• **Aim of the exercise**:
Can you reproduce the data beneath, keeping every line exact?

• **Provided data**:
_ _ _

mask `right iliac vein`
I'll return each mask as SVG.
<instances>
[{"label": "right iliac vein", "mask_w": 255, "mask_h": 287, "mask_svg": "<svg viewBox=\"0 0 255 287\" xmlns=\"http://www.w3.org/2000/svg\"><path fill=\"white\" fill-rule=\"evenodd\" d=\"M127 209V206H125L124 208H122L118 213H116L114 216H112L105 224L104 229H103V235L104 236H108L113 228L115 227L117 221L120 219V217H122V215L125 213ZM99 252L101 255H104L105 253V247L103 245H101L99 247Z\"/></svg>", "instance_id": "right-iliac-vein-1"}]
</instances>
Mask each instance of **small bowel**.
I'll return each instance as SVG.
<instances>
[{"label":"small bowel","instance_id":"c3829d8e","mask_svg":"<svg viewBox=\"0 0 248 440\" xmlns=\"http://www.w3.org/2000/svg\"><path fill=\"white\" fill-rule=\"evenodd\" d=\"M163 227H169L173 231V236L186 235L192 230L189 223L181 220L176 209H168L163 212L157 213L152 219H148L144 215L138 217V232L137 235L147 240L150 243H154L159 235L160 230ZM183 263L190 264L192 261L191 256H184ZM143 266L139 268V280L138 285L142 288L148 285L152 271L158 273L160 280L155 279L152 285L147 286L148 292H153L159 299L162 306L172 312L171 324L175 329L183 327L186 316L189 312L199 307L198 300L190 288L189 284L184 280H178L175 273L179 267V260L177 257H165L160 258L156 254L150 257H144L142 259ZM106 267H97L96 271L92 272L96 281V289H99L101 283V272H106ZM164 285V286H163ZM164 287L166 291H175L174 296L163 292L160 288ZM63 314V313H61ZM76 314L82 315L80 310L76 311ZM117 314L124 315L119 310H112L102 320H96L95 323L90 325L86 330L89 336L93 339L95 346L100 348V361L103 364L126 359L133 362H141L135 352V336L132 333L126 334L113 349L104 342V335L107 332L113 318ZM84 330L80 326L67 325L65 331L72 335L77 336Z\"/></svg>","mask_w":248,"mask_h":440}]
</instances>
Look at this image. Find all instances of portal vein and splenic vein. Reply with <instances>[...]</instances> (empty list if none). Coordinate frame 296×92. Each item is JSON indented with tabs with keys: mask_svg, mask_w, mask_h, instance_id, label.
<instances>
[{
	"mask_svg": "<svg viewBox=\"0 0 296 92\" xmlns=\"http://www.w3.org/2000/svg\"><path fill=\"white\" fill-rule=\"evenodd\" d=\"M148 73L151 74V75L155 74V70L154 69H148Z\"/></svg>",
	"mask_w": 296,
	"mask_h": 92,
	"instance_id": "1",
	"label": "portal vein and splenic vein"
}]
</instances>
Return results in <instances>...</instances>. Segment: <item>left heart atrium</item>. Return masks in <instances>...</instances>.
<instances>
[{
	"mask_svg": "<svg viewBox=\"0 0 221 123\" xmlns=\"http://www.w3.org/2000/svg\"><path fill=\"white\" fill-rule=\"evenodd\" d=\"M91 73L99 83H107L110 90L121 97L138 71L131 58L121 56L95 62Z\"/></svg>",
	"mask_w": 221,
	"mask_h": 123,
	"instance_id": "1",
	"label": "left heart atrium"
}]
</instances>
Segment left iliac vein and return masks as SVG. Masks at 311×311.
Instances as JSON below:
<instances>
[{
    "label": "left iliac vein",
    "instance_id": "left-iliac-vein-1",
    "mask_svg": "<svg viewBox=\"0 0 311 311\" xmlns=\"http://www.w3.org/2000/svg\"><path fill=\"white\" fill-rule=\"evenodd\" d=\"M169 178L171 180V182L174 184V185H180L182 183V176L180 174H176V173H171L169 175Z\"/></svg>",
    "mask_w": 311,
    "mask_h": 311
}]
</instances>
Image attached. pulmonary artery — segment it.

_ _ _

• **Task solution**:
mask `right iliac vein`
I'll return each mask as SVG.
<instances>
[{"label": "right iliac vein", "mask_w": 255, "mask_h": 287, "mask_svg": "<svg viewBox=\"0 0 255 287\" xmlns=\"http://www.w3.org/2000/svg\"><path fill=\"white\" fill-rule=\"evenodd\" d=\"M127 209V206H125L124 208H122L118 213H116L114 216H112L105 224L104 229H103V235L104 236H108L113 228L115 227L117 221L120 219V217H122V215L125 213ZM99 252L101 255H104L105 253V247L103 245H101L99 247Z\"/></svg>", "instance_id": "right-iliac-vein-1"}]
</instances>
Mask each instance of **small bowel**.
I'll return each instance as SVG.
<instances>
[{"label":"small bowel","instance_id":"c3829d8e","mask_svg":"<svg viewBox=\"0 0 248 440\" xmlns=\"http://www.w3.org/2000/svg\"><path fill=\"white\" fill-rule=\"evenodd\" d=\"M163 227H169L173 231V236L186 235L192 230L189 223L181 220L176 209H168L163 212L157 213L152 219H148L144 215L138 217V232L137 235L147 240L150 243H154L159 235L160 230ZM183 263L190 264L192 261L191 256H184ZM143 266L139 268V280L138 285L142 288L148 285L152 271L158 273L160 280L155 279L152 285L147 286L148 292H153L159 299L162 306L172 312L171 324L175 329L183 327L186 316L189 312L199 307L198 300L190 288L189 284L184 280H178L175 273L179 267V260L177 257H165L160 258L156 254L150 257H144L142 259ZM106 267H97L96 271L92 272L96 281V289H99L101 283V272H106ZM164 285V286H163ZM164 287L166 291H175L174 296L163 292L160 288ZM63 314V313H61ZM76 314L82 315L80 310L76 311ZM117 314L124 315L119 310H112L102 320H96L95 323L90 325L86 330L89 336L93 339L95 346L100 348V361L103 364L126 359L133 362H141L135 352V336L132 333L126 334L113 349L104 342V335L107 332L113 318ZM84 330L80 326L67 325L65 331L72 335L77 336Z\"/></svg>","mask_w":248,"mask_h":440}]
</instances>
Look at this image. Find all instances of portal vein and splenic vein. Reply with <instances>[...]</instances> (empty list if none). Coordinate frame 296×92. Each item is JSON indented with tabs with keys: mask_svg, mask_w, mask_h, instance_id, label.
<instances>
[{
	"mask_svg": "<svg viewBox=\"0 0 296 92\" xmlns=\"http://www.w3.org/2000/svg\"><path fill=\"white\" fill-rule=\"evenodd\" d=\"M148 73L151 74V75L155 74V70L154 69H148Z\"/></svg>",
	"mask_w": 296,
	"mask_h": 92,
	"instance_id": "1",
	"label": "portal vein and splenic vein"
}]
</instances>
Return results in <instances>...</instances>. Segment: <item>left heart atrium</item>. Return masks in <instances>...</instances>.
<instances>
[{
	"mask_svg": "<svg viewBox=\"0 0 221 123\" xmlns=\"http://www.w3.org/2000/svg\"><path fill=\"white\" fill-rule=\"evenodd\" d=\"M91 73L99 83H107L110 90L121 97L138 71L131 58L121 56L95 62Z\"/></svg>",
	"mask_w": 221,
	"mask_h": 123,
	"instance_id": "1",
	"label": "left heart atrium"
}]
</instances>
Segment left iliac vein and return masks as SVG. Masks at 311×311.
Instances as JSON below:
<instances>
[{
    "label": "left iliac vein",
    "instance_id": "left-iliac-vein-1",
    "mask_svg": "<svg viewBox=\"0 0 311 311\" xmlns=\"http://www.w3.org/2000/svg\"><path fill=\"white\" fill-rule=\"evenodd\" d=\"M169 178L171 180V182L174 184V185H180L182 183V176L180 174H176V173H171L169 175Z\"/></svg>",
    "mask_w": 311,
    "mask_h": 311
}]
</instances>
Image attached. pulmonary artery — segment it.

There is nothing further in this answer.